Where a line of the data holds the word "next", copy that line.

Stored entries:
╭──

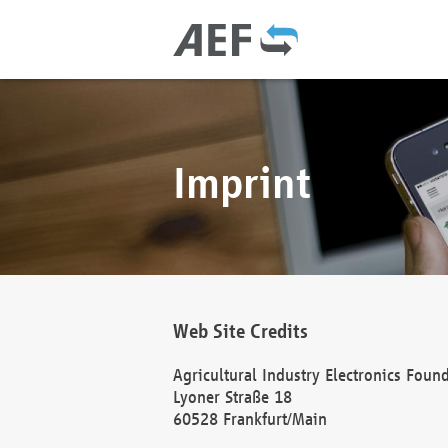
Imprint
Web Site Credits
Agricultural Industry Electronics Foun
Lyoner Straße 18
60528 Frankfurt/Main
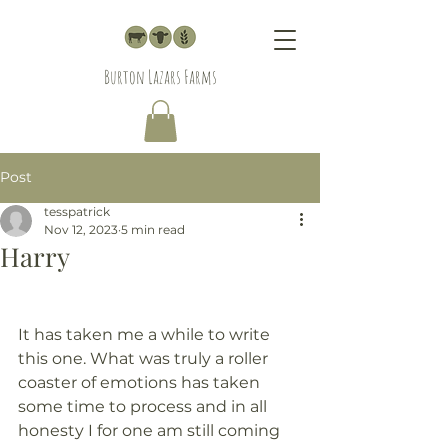
Burton Lazars Farms
Post
tesspatrick
Nov 12, 2023
5 min read
Harry
It has taken me a while to write 
this one. What was truly a roller 
coaster of emotions has taken 
some time to process and in all 
honesty I for one am still coming 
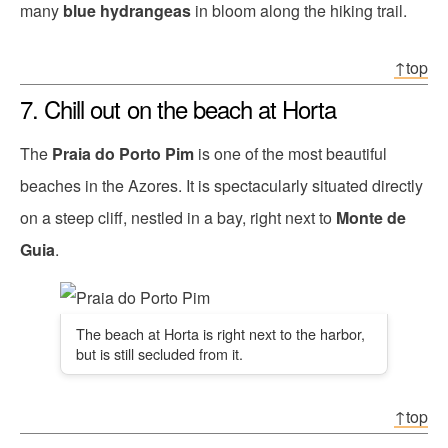
many
blue hydrangeas
in bloom along the hiking trail.
↑top
7. Chill out on the beach at Horta
The
Praia do Porto Pim
is one of the most beautiful
beaches in the Azores. It is spectacularly situated directly
on a steep cliff, nestled in a bay, right next to
Monte de
Guia
.
The beach at Horta is right next to the harbor,
but is still secluded from it.
↑top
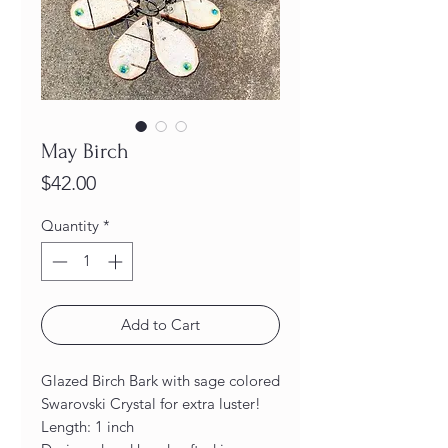
May Birch
Price
$42.00
Quantity
*
Add to Cart
Glazed Birch Bark with sage colored
Swarovski Crystal for extra luster!
Length: 1 inch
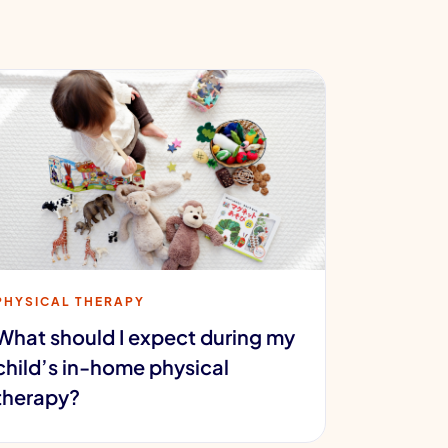
PHYSICAL THERAPY
What should I expect during my
child’s in-home physical
therapy?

╰──

● Solution to the problem:
on a steep cliff, nestled in a bay, right next to
The beach at Horta is right next to the harbor,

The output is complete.